Can't you take it to a vet? A picture would help.


----------



## dovelove<3 (May 28, 2009)

Jay3 said:


> Can't you take it to a vet? A picture would help.


No need to get snippy. There isnt a bird vet that is closer then two hours away and the actual bird specialist is only there on tuesdays. I took my hen there once and it was a horrible experience. I dont really want to go there again. My mom made a joke when I told her about the leg. She said "Your birds are probably brother and sister and thats why their babies have issues." She was joking but i got to thinking what if she was right?? Wouldnt that explain the problems with their babies? I probably sound rediculous right now.  I will get a picture of it and post it as soon as i can.


----------



## ThePigeonKid (Jan 15, 2009)

Here is a link it sounds like splayed lag to me:
http://pij-n-angels.forumotion.net/pigeon-and-dove-illnesses-injuries-their-symptoms-and-treatment-f11/correcting-splayed-legs-t22.htm


----------



## dovelove<3 (May 28, 2009)

thanks for the pictures and the link. The other leg "might" be because if only being able to use it and not the other I think one is broken or something. I dont know both of them are not where they should be.. Im on campus right now but ill post pictures soon.


----------



## dovelove<3 (May 28, 2009)

I couldnt get a good picture but i took a couple and a video also to show you kind of. You cant get the full effect without seeing it in person. I just need to find my cord that connects the camera to my computer so I can upload them. It seems to have vanished.


----------



## Jay3 (May 4, 2008)

dovelove<3 said:


> No need to get snippy. There isnt a bird vet that is closer then two hours away and the actual bird specialist is only there on tuesdays. I took my hen there once and it was a horrible experience. I dont really want to go there again. My mom made a joke when I told her about the leg. She said "Your birds are probably brother and sister and thats why their babies have issues." She was joking but i got to thinking what if she was right?? Wouldnt that explain the problems with their babies? I probably sound rediculous right now.  I will get a picture of it and post it as soon as i can.
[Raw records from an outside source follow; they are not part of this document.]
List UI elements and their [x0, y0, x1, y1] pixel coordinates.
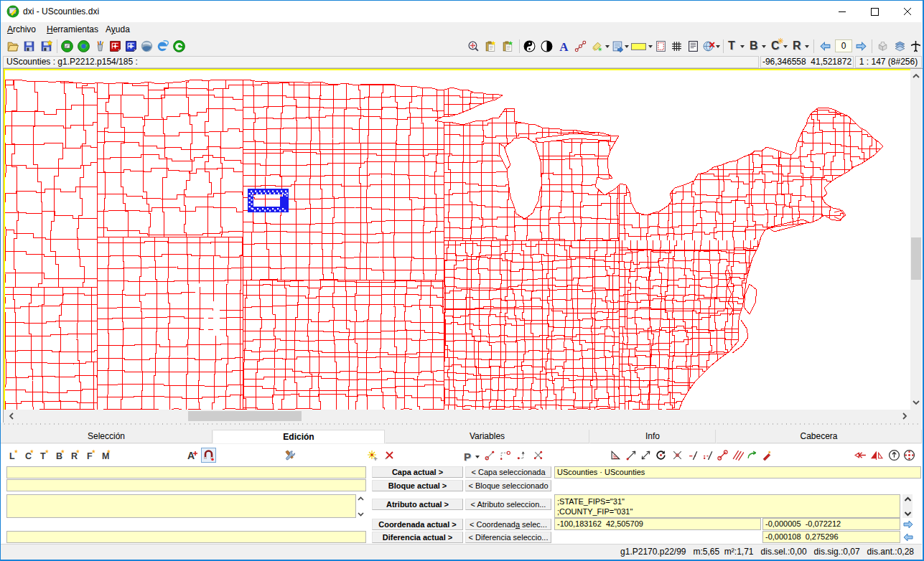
svg-text:T: T	[40, 451, 46, 461]
svg-text:A: A	[187, 450, 195, 461]
svg-text:M: M	[102, 451, 109, 461]
svg-text:A: A	[559, 40, 569, 52]
svg-text:L: L	[9, 451, 15, 461]
svg-text:F: F	[87, 451, 93, 461]
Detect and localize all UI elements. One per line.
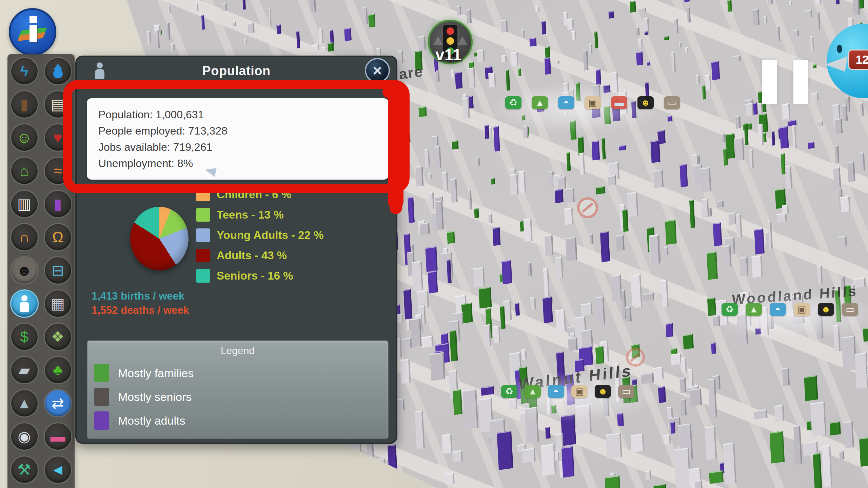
info-i-icon	[29, 25, 37, 42]
building	[521, 29, 525, 38]
building	[754, 228, 765, 255]
building	[418, 36, 426, 50]
building	[362, 7, 368, 25]
person-icon	[95, 62, 104, 79]
chirper-notification-badge[interactable]: 12	[848, 49, 868, 70]
building	[497, 431, 514, 470]
building	[310, 0, 316, 13]
building	[563, 91, 570, 97]
building	[817, 12, 821, 30]
building	[665, 219, 676, 245]
sidebar-item-traffic[interactable]: ▥	[10, 190, 39, 218]
building	[589, 43, 593, 54]
building	[435, 200, 444, 230]
panel-header[interactable]: Population ×	[77, 57, 396, 85]
population-panel: Population × Population: 1,000,631 Peopl…	[75, 56, 397, 444]
sidebar-item-population[interactable]	[10, 289, 39, 318]
building	[388, 444, 397, 475]
building	[493, 126, 500, 152]
panel-title: Population	[202, 64, 270, 78]
building	[835, 145, 840, 163]
building	[564, 112, 567, 117]
sidebar-item-maintenance[interactable]: ⚒	[10, 455, 39, 484]
sidebar-item-heightmap[interactable]: ▲	[10, 389, 39, 418]
sidebar-item-terrain[interactable]: ▰	[10, 356, 39, 384]
building	[734, 137, 744, 161]
building	[603, 393, 610, 416]
building	[776, 212, 787, 222]
building	[216, 455, 224, 476]
sidebar-item-city-levels[interactable]: ▦	[44, 289, 72, 318]
building	[418, 106, 427, 117]
age-swatch	[196, 269, 210, 283]
sidebar-item-electricity[interactable]: ϟ	[10, 57, 39, 85]
building	[541, 444, 556, 476]
stat-jobs: Jobs available: 719,261	[98, 139, 377, 155]
sidebar-item-traffic-routes[interactable]: ⇄	[44, 389, 72, 418]
building	[521, 349, 527, 360]
building	[630, 0, 636, 12]
building	[530, 297, 536, 310]
sidebar-item-garbage[interactable]: ▮	[10, 90, 39, 119]
legend-row: Mostly adults	[94, 410, 388, 431]
sidebar-item-water[interactable]	[44, 57, 72, 85]
sidebar-item-noise-pollution[interactable]: ∩	[10, 223, 39, 251]
building	[645, 470, 651, 480]
building	[468, 189, 472, 210]
sidebar-item-tourism-income[interactable]: $	[10, 323, 39, 351]
info-views-button[interactable]	[9, 8, 56, 56]
building	[268, 452, 277, 488]
sidebar-item-fishing[interactable]: ◄	[44, 455, 72, 484]
sidebar-item-education[interactable]: ▤	[44, 90, 72, 119]
building	[674, 18, 678, 34]
sidebar-item-resources-view[interactable]: ❖	[44, 323, 72, 351]
building	[452, 140, 458, 149]
building	[617, 412, 624, 426]
building	[785, 165, 792, 189]
legend-rows: Mostly familiesMostly seniorsMostly adul…	[94, 363, 388, 431]
chirper-eye-icon	[837, 45, 842, 53]
building	[853, 0, 860, 15]
building	[636, 52, 644, 66]
sidebar-item-public-transport[interactable]: ⊟	[44, 256, 72, 285]
building	[842, 105, 848, 121]
building	[611, 72, 619, 94]
building	[555, 256, 564, 279]
sidebar-item-natural-resources[interactable]: ▮	[44, 190, 72, 218]
sidebar-item-happiness[interactable]: ☺	[10, 123, 39, 152]
sidebar-item-wind[interactable]: ≈	[44, 157, 72, 185]
building	[860, 102, 864, 116]
sidebar-item-crime[interactable]: ☻	[10, 256, 39, 285]
building	[711, 342, 716, 354]
building	[561, 446, 574, 478]
building	[415, 166, 423, 186]
building	[713, 315, 720, 326]
sidebar-item-fire-safety[interactable]: Ω	[44, 223, 72, 251]
sidebar-item-intercity-transport[interactable]: ▬	[44, 422, 72, 451]
building	[716, 200, 724, 208]
building	[848, 162, 855, 182]
sidebar-item-land-value[interactable]: ⌂	[10, 157, 39, 185]
building	[631, 385, 638, 403]
building	[683, 334, 694, 349]
building	[733, 55, 741, 61]
building	[344, 28, 352, 41]
building	[488, 72, 496, 87]
close-button[interactable]: ×	[365, 58, 390, 83]
building	[653, 484, 667, 488]
building	[248, 22, 255, 33]
building	[674, 448, 691, 488]
chirper-button[interactable]: 12	[827, 24, 868, 98]
sidebar-item-tourism[interactable]: ◉	[10, 422, 39, 451]
building	[754, 409, 768, 420]
building	[844, 285, 851, 308]
building	[403, 289, 412, 320]
sidebar-item-parks[interactable]: ♣	[44, 356, 72, 384]
building	[625, 306, 632, 322]
sidebar-item-health[interactable]: ♥	[44, 123, 72, 152]
building	[853, 277, 866, 288]
building	[146, 30, 151, 45]
building	[616, 235, 625, 251]
building	[789, 1, 792, 5]
building	[645, 31, 648, 35]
I wasn't being snippy. You just for some reason took it that way. I was saying that a picture would help, and it would. That's all I said, and that's all I meant. There was no tone in it. Hard to know what is wrong when we can't actually see it.


----------



## dovelove<3 (May 28, 2009)

here is the best I can do with pictures. I couldnt find my camera cord anywhere so i had to sort of angle my laptop camera and take a picture that way. The first one shows the worse leg. It looks completely twisted. the bottom of the foot is facing outwards as oppose to down. and the leg isnt tucked under the body at all. The 2nd picture is of the other leg. I dont think it is in the right place either. Its toes are almost always curled up. I poked at it and the toes uncurl trying to grab my finger except for one of them. It just stayed curled. I tryed to un-curl it but im not sure if there are even bones in it. Its strange.


----------



## spirit wings (Mar 29, 2008)

I don't see anything unusual in the pics.??? do the parents have enough calcium? babies need alot at this point. also, the nest bottom, make sure it is not smooth, they need a ruff surface so they can keep their legs under them, so they do not get played leg. they all look pretty bow legged at this stage. but keep your eye on him, keep something grippy under him in the nest. he looks a bit behind too, so make sure your parent birds have some vitamins.


----------



## Jay3 (May 4, 2008)

What are you using for nesting?


----------



## dovelove<3 (May 28, 2009)

Jay, Im using hay/straw and the rubber thing like you suggested. Spiritwings, the first picture the leg is very messed up. its sticking out the side and doesnt look like its in the same position as the other one. Neither one of them is *ever* tucked under. Its hard to get the full effect from the picture I guess thats why you dont see it. Maybe a picture from the top would help?


----------



## spirit wings (Mar 29, 2008)

dovelove<3 said:


> Jay, Im using hay/straw and the rubber thing like you suggested. Spiritwings, the first picture the leg is very messed up. its sticking out the side and doesnt look like its in the same position as the other one. Neither one of them is *ever* tucked under. Its hard to get the full effect from the picture I guess thats why you dont see it. Maybe a picture from the top would help?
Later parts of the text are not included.